The five performers that make up the pencil pushers and busybodies of this Brazil-inspired departmental dystopia each take it in turns to be prodded about, tripped up and sometimes in the case of the quite frankly impossibly nimble Olivia Quayle, even thrown around by their colleagues. There’s a sense of constant and claustrophobic struggle with the cast all fighting each other for the upper hand in this small space within Jacksons Lane. Designer Raymon Sarti has created an set that feels constantly on the edge of being invaded, engulfed as it is by multitudes of stacked cardboard boxes that tower menacingly overhead. From overhead comes a continuous flow of the berating shrill sounds of the office mixed alongside a taped voiceover piece that cunningly changes ever so slightly each time we hear it.

As for the props on stage, they mainly consist of a metal desk with a sliding wood panel and a metal chair.

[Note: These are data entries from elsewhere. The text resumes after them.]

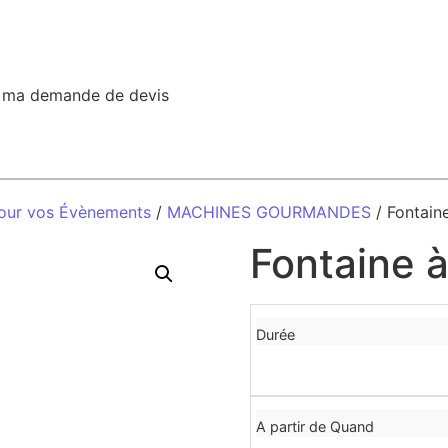
r ma demande de devis
our vos Évènements
/
MACHINES GOURMANDES
/ Fontain
Fontaine à
Durée
A partir de Quand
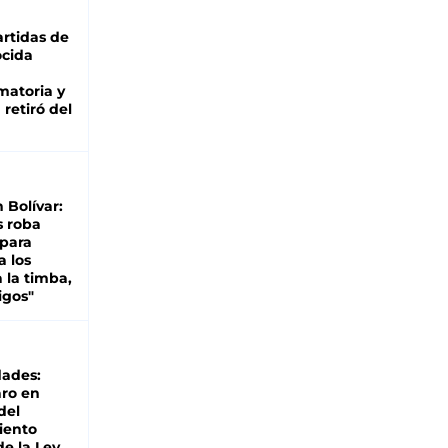
rtidas de
cida
matoria y
retiró del
n Bolívar:
s roba
 para
a los
 la timba,
igos"
dades:
ro en
del
iento
de la Ley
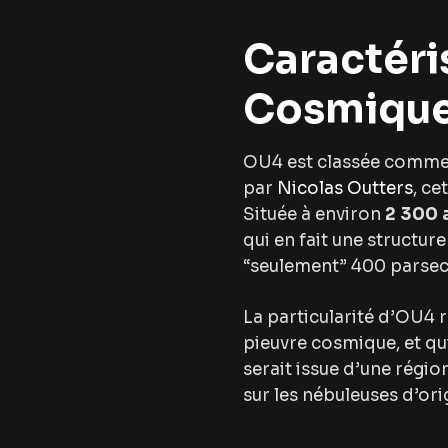
Caractéri
Cosmiqu
OU4 est classée comme 
par
Nicolas Outters
, ce
Située à environ
2 300 
qui en fait une structur
“seulement” 400 parsecs
La particularité d’OU4 r
pieuvre cosmique, et qui
serait issue d’une régio
sur les nébuleuses d’or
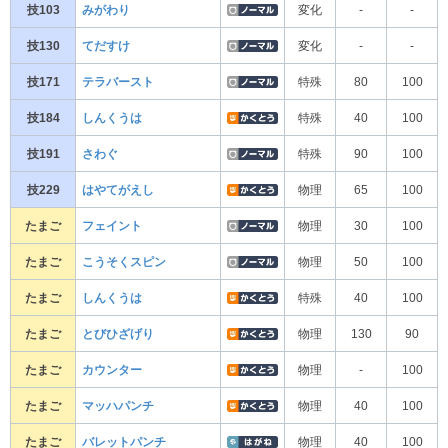
技103
みがわり
変化
-
-
技130
てだすけ
変化
-
-
技171
テラバースト
特殊
80
100
技184
しんくうは
特殊
40
100
技191
さわぐ
特殊
90
100
技229
はやてがえし
物理
65
100
たまご
フェイント
物理
30
100
たまご
こうそくスピン
物理
50
100
たまご
しんくうは
特殊
40
100
たまご
とびひざげり
物理
130
90
たまご
カウンター
物理
-
100
たまご
マッハパンチ
物理
40
100
たまご
バレットパンチ
物理
40
100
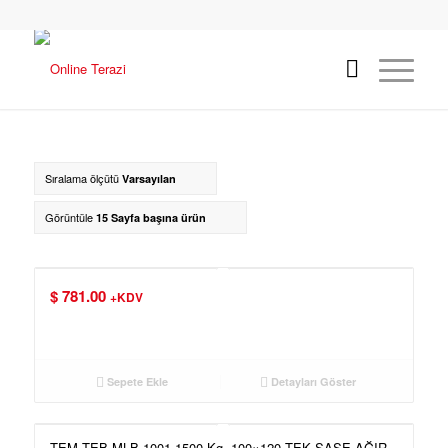
Sıralama ölçütü
Varsayılan
Görüntüle
15 Sayfa başına ürün
$
781.00
+KDV
Sepete Ekle
Detayları Göster
TEM TEB MLB 1001 1500 Kg. 100×120 TEK ŞASE AĞIR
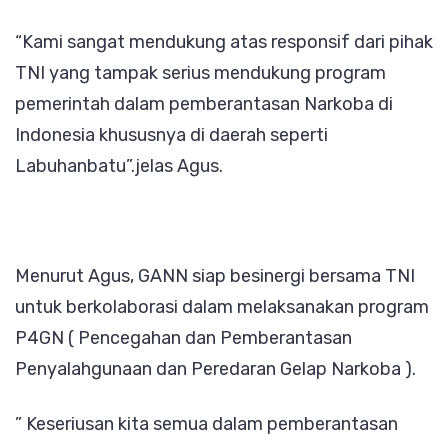
“Kami sangat mendukung atas responsif dari pihak
TNI yang tampak serius mendukung program
pemerintah dalam pemberantasan Narkoba di
Indonesia khususnya di daerah seperti
Labuhanbatu”.jelas Agus.
Menurut Agus, GANN siap besinergi bersama TNI
untuk berkolaborasi dalam melaksanakan program
P4GN ( Pencegahan dan Pemberantasan
Penyalahgunaan dan Peredaran Gelap Narkoba ).
” Keseriusan kita semua dalam pemberantasan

These are transformed cleverly into various structures, from an elevator to an aerial cage, with a few simple flips and a little imagination. They’re a great asset to the mise en scène of the performance, which as a whole feels like the strongest element of Strike, but also annoyingly the reason why it occasionally fails to quite hit its mark. Too concerned with getting across the idea of a frantic hive of robotic worker drones, the more theatrical side of the piece can feel a little blunt in its execution.

Once the initial concept is presented, Strike goes up a gear in the second half with the performers playing with our expectations and making more use of their physical circus skills for example on the slack rope and aerial strap that come into play. Without these elements, the first half relies too much on narrative, a problem as there isn’t really any obvious story strand, just little vignettes of power struggles and compliance. These are intriguing on their own, but when brought together not achieving a recognisable whole. Are these scenes all taking place within the same hellish organisation, or is this what life is like for everyone everywhere in this nightmarish land now?

When eventually more acrobatic touches are brought into play in the second half, everything becomes instantly more engaging; for example, the use of the desk as an aerial structure that the group slide and swing into and over a personal highlight. Indeed, as Serreau’s carefully structured world begins to topple, Strike also starts to feel much more innovative – reminding us all that a little chaos isn’t such a bad thing, at the end of the day.